Medvedev Puts Foot Down on Gambling

Using uncharacteristically stern language, President Dmitry Medvedev told Federal Tax Service chief Mikhail Mokretsov on Tuesday that he would tolerate no delays in moving all gambling to special regional zones within two months.

"It is imperative that these rules go into effect in due time. There will be no revisions, no pushing back -- despite the lobbying efforts of various businesses," Medvedev said at their meeting at his Gorki residence outside Moscow.

"This is the state's position," he said. "You have to control this process, and the activities of gambling establishments must cease on June 30."

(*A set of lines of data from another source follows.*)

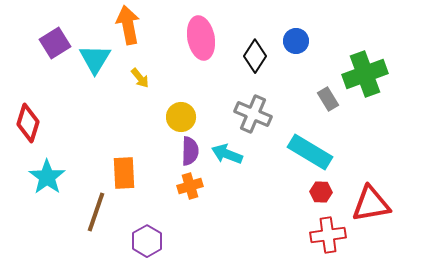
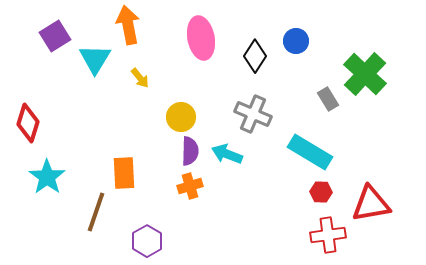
purple square: moved 7 px up
green cross: rotated 27 degrees counterclockwise
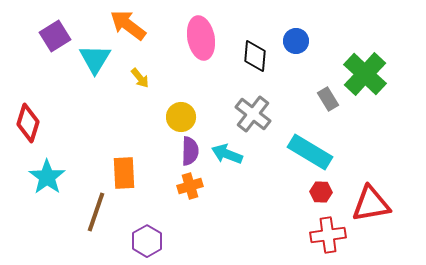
orange arrow: rotated 42 degrees counterclockwise
black diamond: rotated 28 degrees counterclockwise
gray cross: rotated 15 degrees clockwise
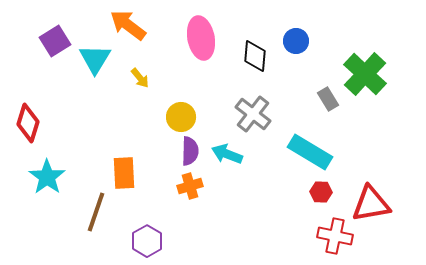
purple square: moved 5 px down
red cross: moved 7 px right, 1 px down; rotated 20 degrees clockwise
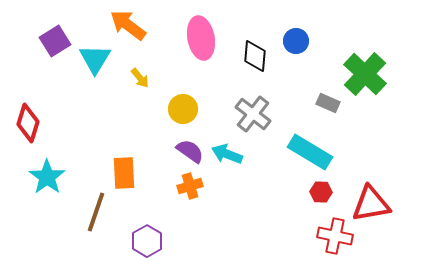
gray rectangle: moved 4 px down; rotated 35 degrees counterclockwise
yellow circle: moved 2 px right, 8 px up
purple semicircle: rotated 56 degrees counterclockwise
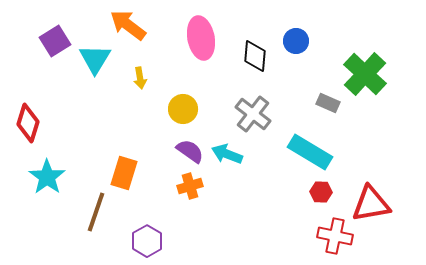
yellow arrow: rotated 30 degrees clockwise
orange rectangle: rotated 20 degrees clockwise
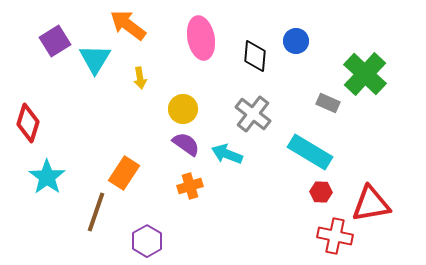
purple semicircle: moved 4 px left, 7 px up
orange rectangle: rotated 16 degrees clockwise
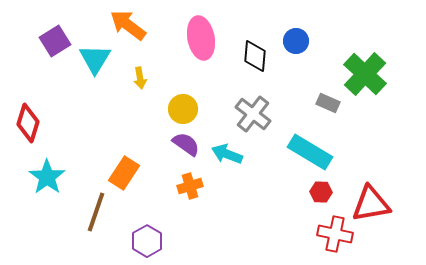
red cross: moved 2 px up
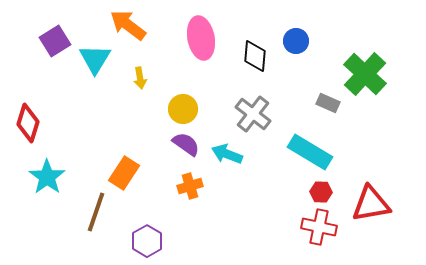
red cross: moved 16 px left, 7 px up
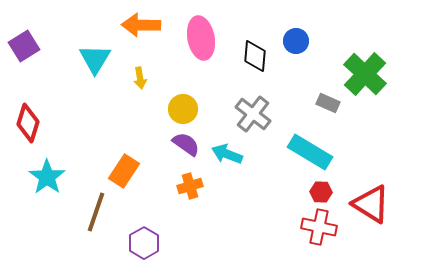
orange arrow: moved 13 px right; rotated 36 degrees counterclockwise
purple square: moved 31 px left, 5 px down
orange rectangle: moved 2 px up
red triangle: rotated 42 degrees clockwise
purple hexagon: moved 3 px left, 2 px down
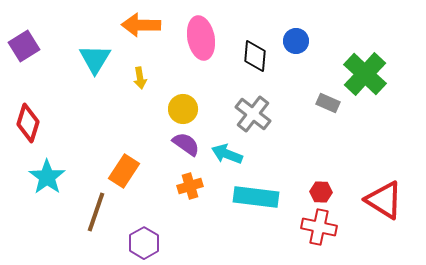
cyan rectangle: moved 54 px left, 45 px down; rotated 24 degrees counterclockwise
red triangle: moved 13 px right, 4 px up
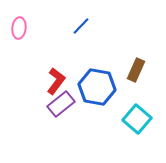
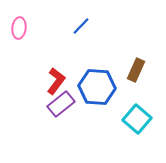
blue hexagon: rotated 6 degrees counterclockwise
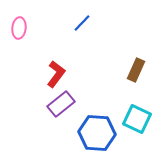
blue line: moved 1 px right, 3 px up
red L-shape: moved 7 px up
blue hexagon: moved 46 px down
cyan square: rotated 16 degrees counterclockwise
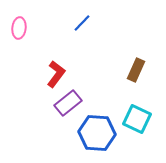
purple rectangle: moved 7 px right, 1 px up
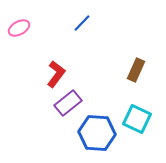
pink ellipse: rotated 55 degrees clockwise
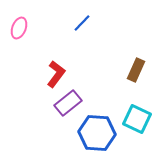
pink ellipse: rotated 40 degrees counterclockwise
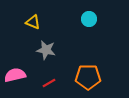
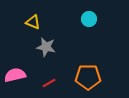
gray star: moved 3 px up
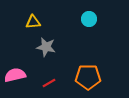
yellow triangle: rotated 28 degrees counterclockwise
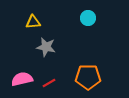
cyan circle: moved 1 px left, 1 px up
pink semicircle: moved 7 px right, 4 px down
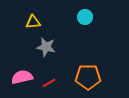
cyan circle: moved 3 px left, 1 px up
pink semicircle: moved 2 px up
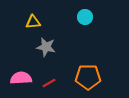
pink semicircle: moved 1 px left, 1 px down; rotated 10 degrees clockwise
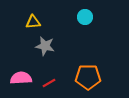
gray star: moved 1 px left, 1 px up
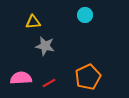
cyan circle: moved 2 px up
orange pentagon: rotated 25 degrees counterclockwise
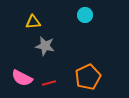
pink semicircle: moved 1 px right; rotated 150 degrees counterclockwise
red line: rotated 16 degrees clockwise
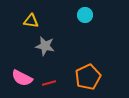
yellow triangle: moved 2 px left, 1 px up; rotated 14 degrees clockwise
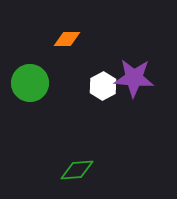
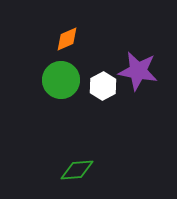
orange diamond: rotated 24 degrees counterclockwise
purple star: moved 4 px right, 7 px up; rotated 6 degrees clockwise
green circle: moved 31 px right, 3 px up
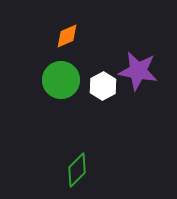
orange diamond: moved 3 px up
green diamond: rotated 40 degrees counterclockwise
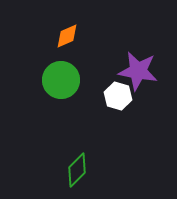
white hexagon: moved 15 px right, 10 px down; rotated 16 degrees counterclockwise
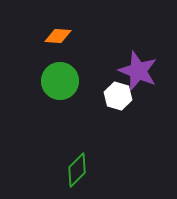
orange diamond: moved 9 px left; rotated 28 degrees clockwise
purple star: rotated 12 degrees clockwise
green circle: moved 1 px left, 1 px down
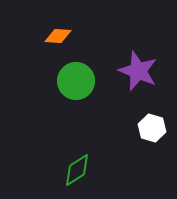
green circle: moved 16 px right
white hexagon: moved 34 px right, 32 px down
green diamond: rotated 12 degrees clockwise
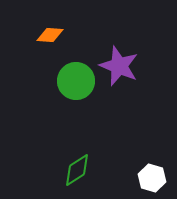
orange diamond: moved 8 px left, 1 px up
purple star: moved 19 px left, 5 px up
white hexagon: moved 50 px down
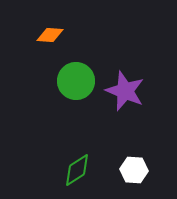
purple star: moved 6 px right, 25 px down
white hexagon: moved 18 px left, 8 px up; rotated 12 degrees counterclockwise
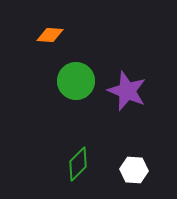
purple star: moved 2 px right
green diamond: moved 1 px right, 6 px up; rotated 12 degrees counterclockwise
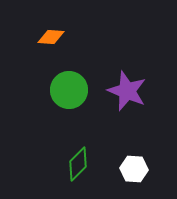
orange diamond: moved 1 px right, 2 px down
green circle: moved 7 px left, 9 px down
white hexagon: moved 1 px up
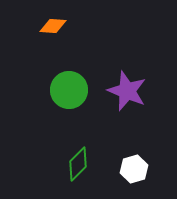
orange diamond: moved 2 px right, 11 px up
white hexagon: rotated 20 degrees counterclockwise
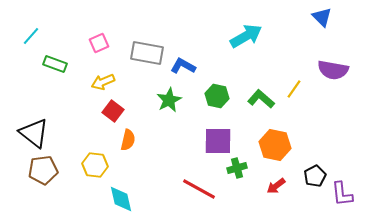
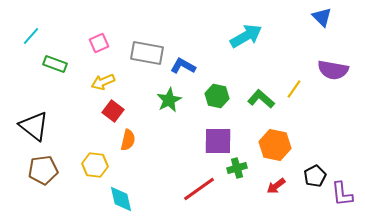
black triangle: moved 7 px up
red line: rotated 64 degrees counterclockwise
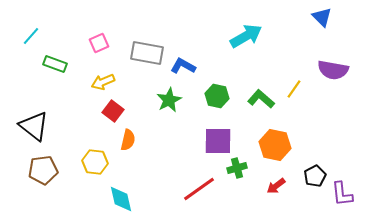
yellow hexagon: moved 3 px up
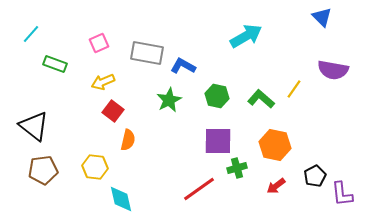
cyan line: moved 2 px up
yellow hexagon: moved 5 px down
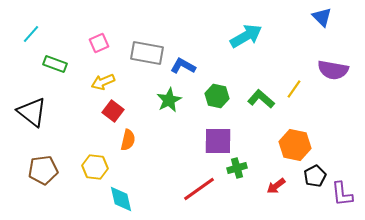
black triangle: moved 2 px left, 14 px up
orange hexagon: moved 20 px right
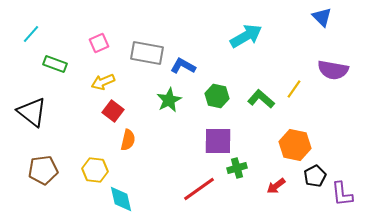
yellow hexagon: moved 3 px down
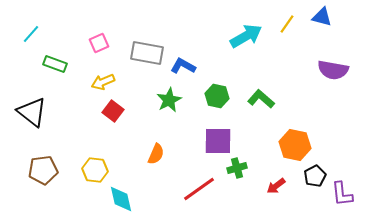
blue triangle: rotated 30 degrees counterclockwise
yellow line: moved 7 px left, 65 px up
orange semicircle: moved 28 px right, 14 px down; rotated 10 degrees clockwise
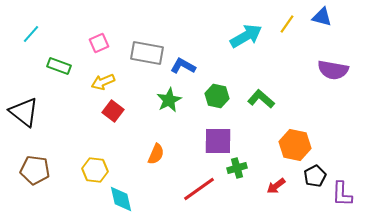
green rectangle: moved 4 px right, 2 px down
black triangle: moved 8 px left
brown pentagon: moved 8 px left; rotated 16 degrees clockwise
purple L-shape: rotated 8 degrees clockwise
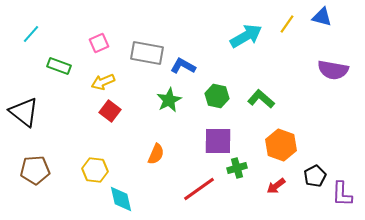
red square: moved 3 px left
orange hexagon: moved 14 px left; rotated 8 degrees clockwise
brown pentagon: rotated 12 degrees counterclockwise
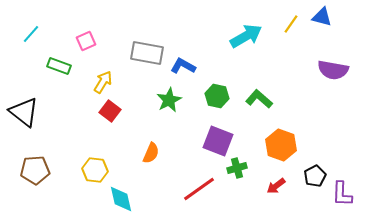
yellow line: moved 4 px right
pink square: moved 13 px left, 2 px up
yellow arrow: rotated 145 degrees clockwise
green L-shape: moved 2 px left
purple square: rotated 20 degrees clockwise
orange semicircle: moved 5 px left, 1 px up
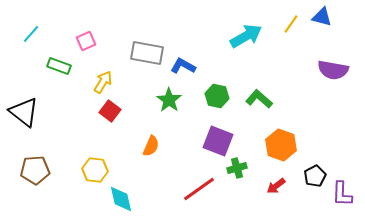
green star: rotated 10 degrees counterclockwise
orange semicircle: moved 7 px up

New rules approved in late 2006 require all gambling establishments to move to one of four zones established for the industry by July 1 of this year. Casinos must be closed, and betting will be banned outside the zones, which are located in areas on the Azov Sea, in the Far East and in the Altai and Kaliningrad regions. The legislation was introduced to the State Duma by then-President Vladimir Putin.

The rules have come under fire from casinos and investors in the gambling zones, who have said that the zones don't have the infrastructure to build new casinos in time for the summer deadline.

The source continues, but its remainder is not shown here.